TASK DIRECTIONS → From the entries below, return every line that includes the word "Verbraucher".

RECORD EXTRACTS →
____________

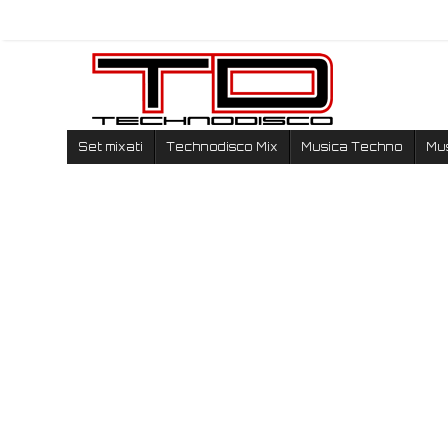
Set mixati
Technodisco Mix
Musica Techno
Mu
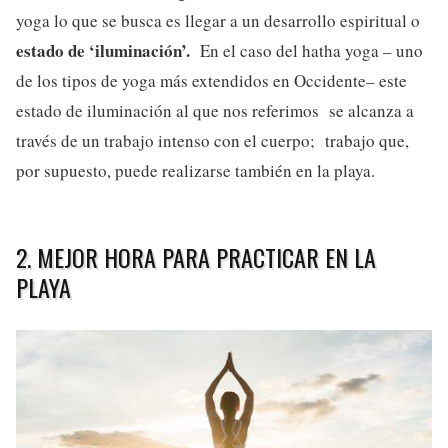
yoga lo que se busca es llegar a un desarrollo espiritual o
estado de ‘iluminación’.
En el caso del hatha yoga – uno
de los tipos de yoga más extendidos en Occidente– este
estado de iluminación al que nos referimos se alcanza a
través de un trabajo intenso con el cuerpo; trabajo que,
por supuesto, puede realizarse también en la playa.
2. MEJOR HORA PARA PRACTICAR EN LA
PLAYA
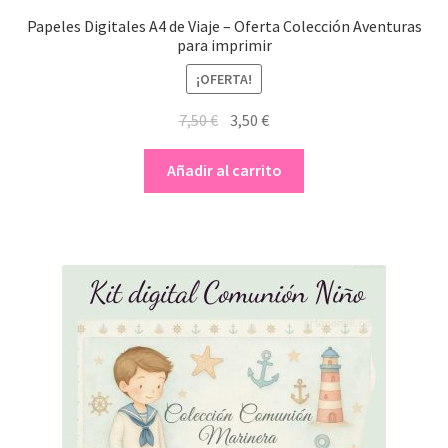
Papeles Digitales A4 de Viaje – Oferta Colección Aventuras
para imprimir
¡OFERTA!
El
El
7,50
€
3,50
€
precio
precio
original
actual
Añadir al carrito
era:
es:
7,50 €.
3,50 €.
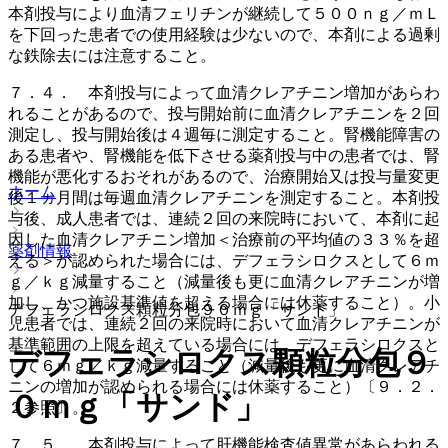
本剤投与により血清フェリチンが継続して５００ｎｇ／ｍＬ
を下回った患者での使用経験は少ないので、本剤による過剰
な鉄除去には注意すること。
７．４． 本剤投与によって血清クレアチニン増加があらわ
れることがあるので、投与開始前に血清クレアチニンを２回
測定し、投与開始後は４週毎に測定すること。腎機能障害の
ある患者や、腎機能を低下させる薬剤投与中の患者では、腎
機能が悪化するおそれがあるので、治療開始又は投与量変更
ホーム
後１ヵ月間は毎週血清クレアチニンを測定すること。本剤投
与後、成人患者では、連続２回の来院時において、本剤に起
因した血清クレアチニン増加＜治療前の平均値の３３％を超
薬剤情報
える＞が認められた場合には、デフェラシロクスとして６ｍ
ｇ／ｋｇ減量すること（減量後も更に血清クレアチニンが増
加し、かつ施設基準値を超える場合には休薬すること）。小
デフェラシロクス顆粒分包９０ｍｇ「サンド」
児患者では、連続２回の来院時において血清クレアチニンが
基準範囲の上限を超えている場合には、デフェラシロクスと
デフェラシロクス顆粒分包９
して６ｍｇ／ｋｇ減量すること（減量後も更に血清クレアチ
ニンの増加が認められる場合には休薬すること）〔９．２．
０ｍｇ「サンド」
２参照〕。
７．５． 本剤投与によって肝機能検査値異常があらわれる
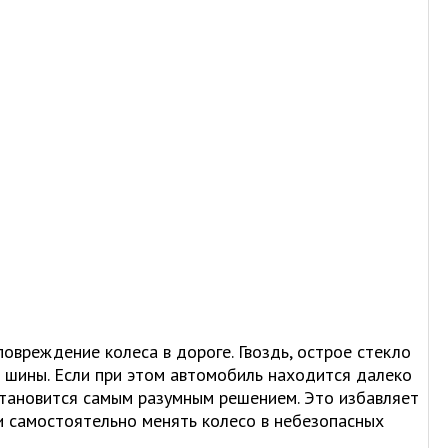
овреждение колеса в дороге. Гвоздь, острое стекло
ю шины. Если при этом автомобиль находится далеко
становится самым разумным решением. Это избавляет
и самостоятельно менять колесо в небезопасных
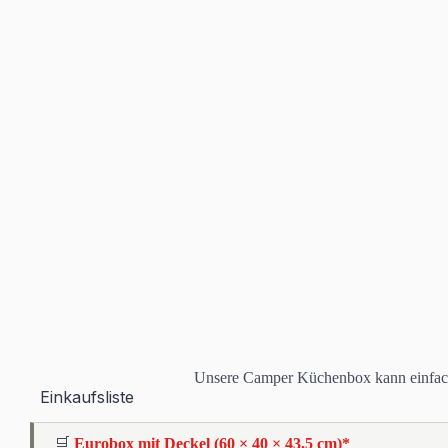
Unsere Camper Küchenbox kann einfa
Einkaufsliste
🛒
Eurobox mit Deckel (60 × 40 × 43,5 cm)*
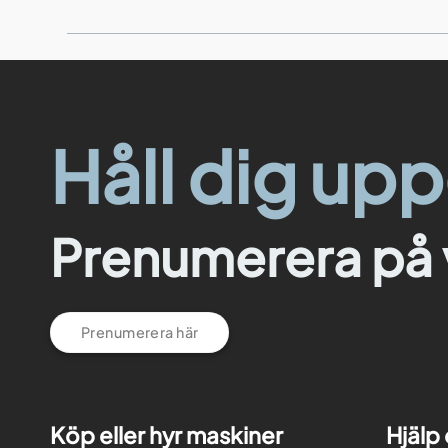
Håll dig up
Prenumerera på 
Prenumerera här
Köp eller hyr maskiner
Hjälp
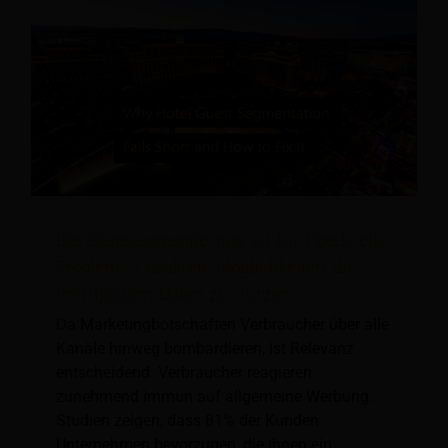
Die Gästesegmentierung ist für Hotels ein
Problem: 5 konkrete Möglichkeiten, die
verfügbaren Daten zu nutzen
Da Marketingbotschaften Verbraucher über alle
Kanäle hinweg bombardieren, ist Relevanz
entscheidend. Verbraucher reagieren
zunehmend immun auf allgemeine Werbung.
Studien zeigen, dass 81% der Kunden
Unternehmen bevorzugen, die ihnen ein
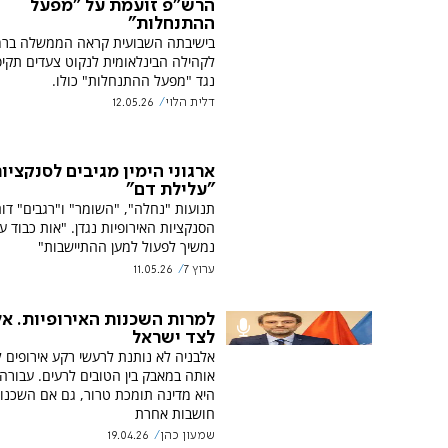
הרש"פ זועמת על "מפעל
ההתנחלות"
בישיבתה השבועית קראה הממשלה בר
לקהילה הבינלאומית לנקוט צעדים תקיפ
נגד "מפעל ההתנחלות" כולו.
דלית הלוי
12.05.26
ארגוני הימין מגיבים לסנקציות
"עלילת דם"
תנועות "נחלה", "השומר" ו"רגבים" דו
הסנקציות האירופיות נגדן. "אות כבוד עב
נמשיך לפעול למען ההתיישבות"
ערוץ 7
11.05.26
למרות השכנות האירופיות. אל
לצד ישראל
אלבניה לא נותנת לרעשי רקע אירופים 
אותה במאבק בין הטובים לרעים. עבורה 
היא מדינה תומכת טרור, גם אם השכנו
חושבות אחרת
שמעון כהן
19.04.26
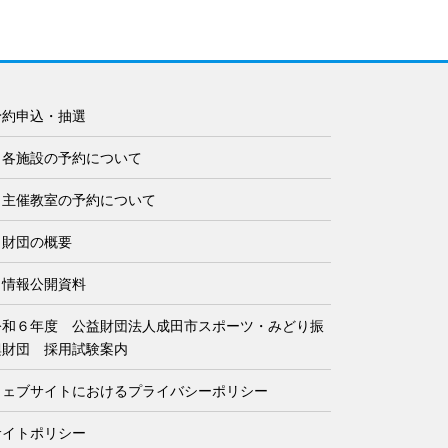
予約申込・抽選
各施設の予約について
主催教室の予約について
当財団の概要
情報公開資料
令和６年度 公益財団法人成田市スポーツ・みどり振
興財団 採用試験案内
ウェブサイトにおけるプライバシーポリシー
サイトポリシー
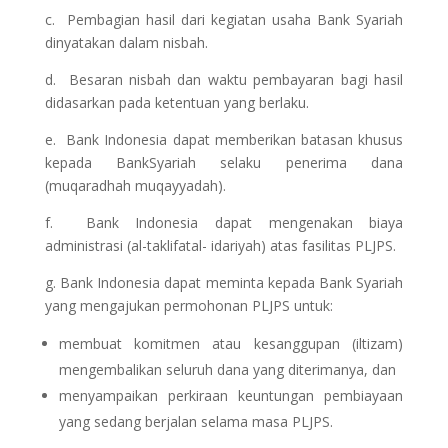
c. Pembagian hasil dari kegiatan usaha Bank Syariah
dinyatakan dalam nisbah.
d. Besaran nisbah dan waktu pembayaran bagi hasil
didasarkan pada ketentuan yang berlaku.
e. Bank Indonesia dapat memberikan batasan khusus
kepada BankSyariah selaku penerima dana
(muqaradhah muqayyadah).
f. Bank Indonesia dapat mengenakan biaya
administrasi (al-taklifatal- idariyah) atas fasilitas PLJPS.
g. Bank Indonesia dapat meminta kepada Bank Syariah
yang mengajukan permohonan PLJPS untuk:
membuat komitmen atau kesanggupan (iltizam)
mengembalikan seluruh dana yang diterimanya, dan
menyampaikan perkiraan keuntungan pembiayaan
yang sedang berjalan selama masa PLJPS.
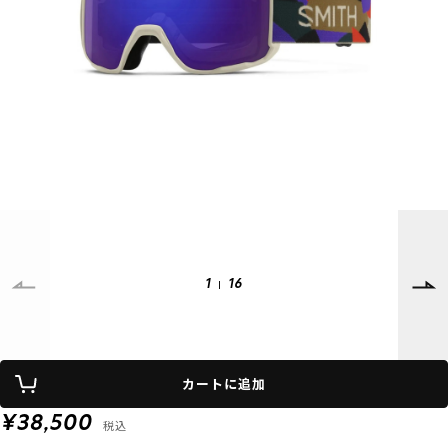
SUPPORT
INFORMATION
店頭受取サービス
店舗一覧
会員ランクについて
ニュース
ギフトラッピング
公式サイト
アフターサポート
下取り保証について
ご利用ガイド
サイズガイド
よくある質問
お問い合わせ
1
16
プライバシーポリシー
特定商取引法に基づく表記
カートに追加
会員およびポイント規約
会社概要
¥38,500
税込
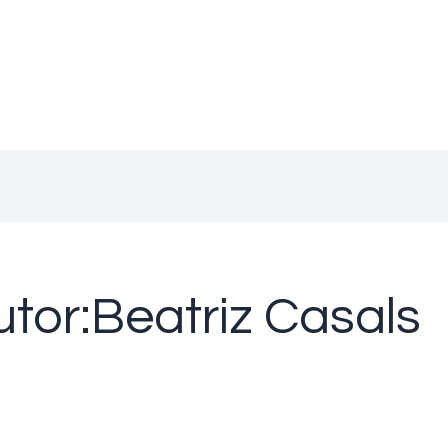
tor:Beatriz Casals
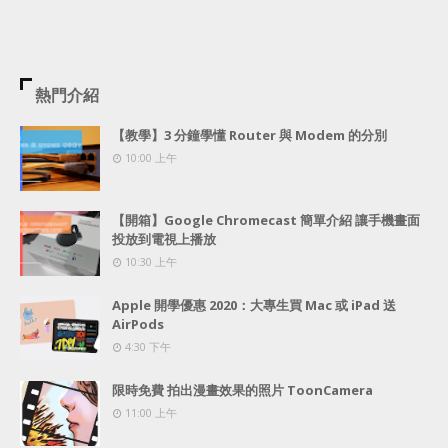
熱門介紹
【教學】3 分鐘學懂 Router 與 Modem 的分別
10:00 上午
【開箱】Google Chromecast 簡單介紹 讓手機畫面
投放到電視上播放
10:30 上午
Apple 開學優惠 2020：大專生買 Mac 或 iPad 送
AirPods
4:30 下午
限時免費 拍出漫畫效果的照片 ToonCamera
11:00 上午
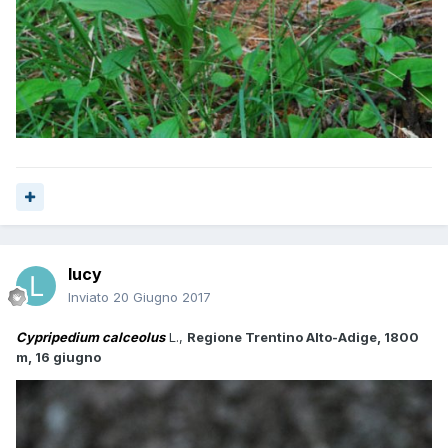
lucy
Inviato
20 Giugno 2017
Cypripedium calceolus
L.,
Regione Trentino Alto-Adige, 1800
m, 16 giugno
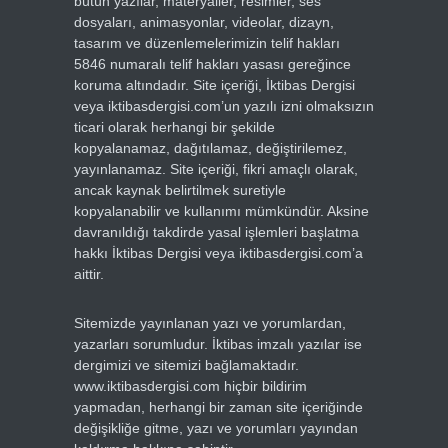
bütün yazılar, materyaller, resimler, ses
dosyaları, animasyonlar, videolar, dizayn,
tasarım ve düzenlemelerimizin telif hakları
5846 numaralı telif hakları yasası gereğince
koruma altındadır. Site içeriği, İktibas Dergisi
veya iktibasdergisi.com’un yazılı izni olmaksızın
ticari olarak herhangi bir şekilde
kopyalanamaz, dağıtılamaz, değiştirilemez,
yayınlanamaz. Site içeriği, fikri amaçlı olarak,
ancak kaynak belirtilmek suretiyle
kopyalanabilir ve kullanımı mümkündür. Aksine
davranıldığı takdirde yasal işlemleri başlatma
hakkı İktibas Dergisi veya iktibasdergisi.com’a
aittir.
Sitemizde yayınlanan yazı ve yorumlardan,
yazarları sorumludur. İktibas imzalı yazılar ise
dergimizi ve sitemizi bağlamaktadır.
www.iktibasdergisi.com hiçbir bildirim
yapmadan, herhangi bir zaman site içeriğinde
değişikliğe gitme, yazı ve yorumları yayından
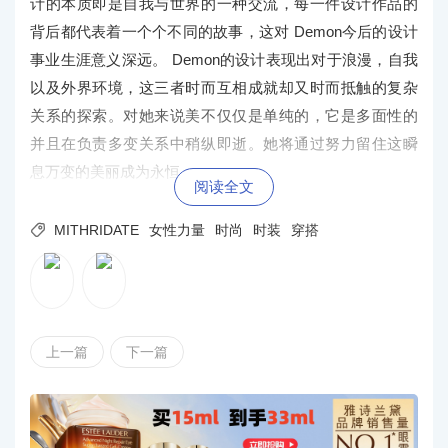
计的本质即是自我与世界的一种交流，每一件设计作品的
背后都代表着一个个不同的故事，这对 Demon今后的设计
事业生涯意义深远。 Demon的设计表现出对于浪漫，自我
以及外界环境，这三者时而互相成就却又时而抵触的复杂
关系的探索。对她来说美不仅仅是单纯的，它是多面性的
并且在负责多变关系中稍纵即逝。她将通过努力留住这瞬
息万变的美丽成为永恒。
阅读全文

MITHRIDATE
女性力量
时尚
时装
穿搭
上一篇
下一篇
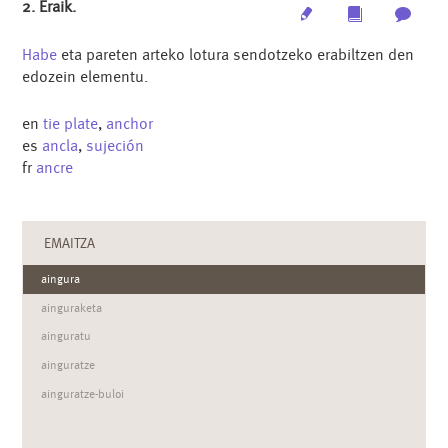
2. Eraik.
Edit
Multimedia
Archi
Habe
eta pareten arteko lotura sendotzeko erabiltzen den
edozein elementu.
en
tie plate
,
anchor
es
ancla
,
sujeción
fr
ancre
EMAITZA
aingura
ainguraketa
ainguratu
ainguratze
ainguratze-buloi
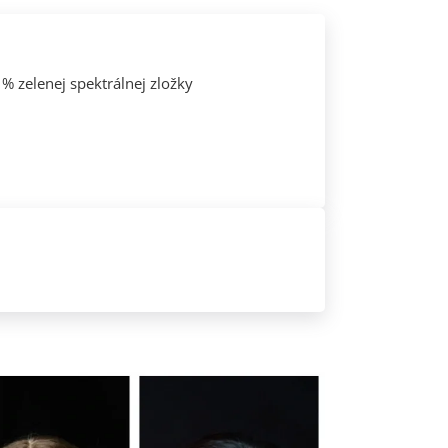
% zelenej spektrálnej zložky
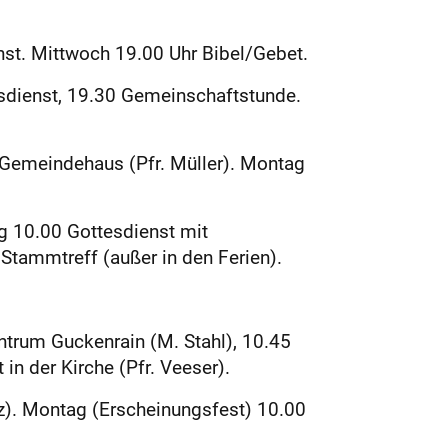
st. Mittwoch 19.00 Uhr Bibel/Gebet.
esdienst, 19.30 Gemeinschaftstunde.
 Gemeindehaus (Pfr. Müller). Montag
g 10.00 Gottesdienst mit
Stammtreff (außer in den Ferien).
ntrum Guckenrain (M. Stahl), 10.45
in der Kirche (Pfr. Veeser).
z). Montag (Erscheinungsfest) 10.00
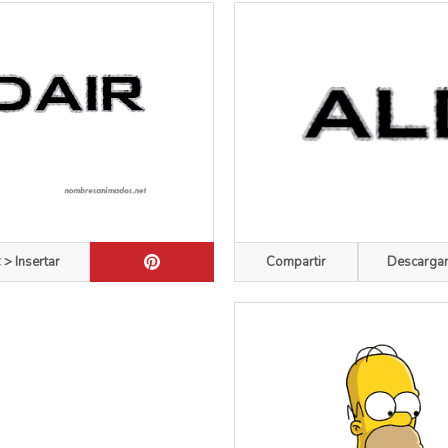
 > Insertar
Compartir
Descarga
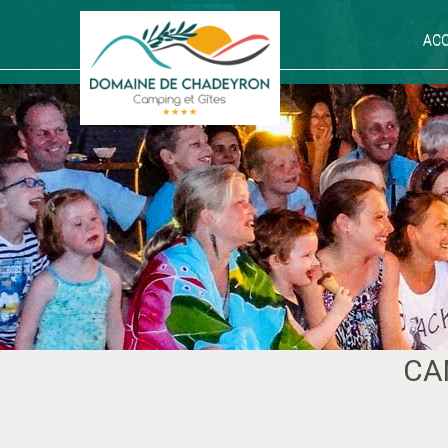
ACC
CA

____________

TASK RESPONSE →
Da Marketingbotschaften Verbraucher über alle
entscheidend. Verbraucher reagieren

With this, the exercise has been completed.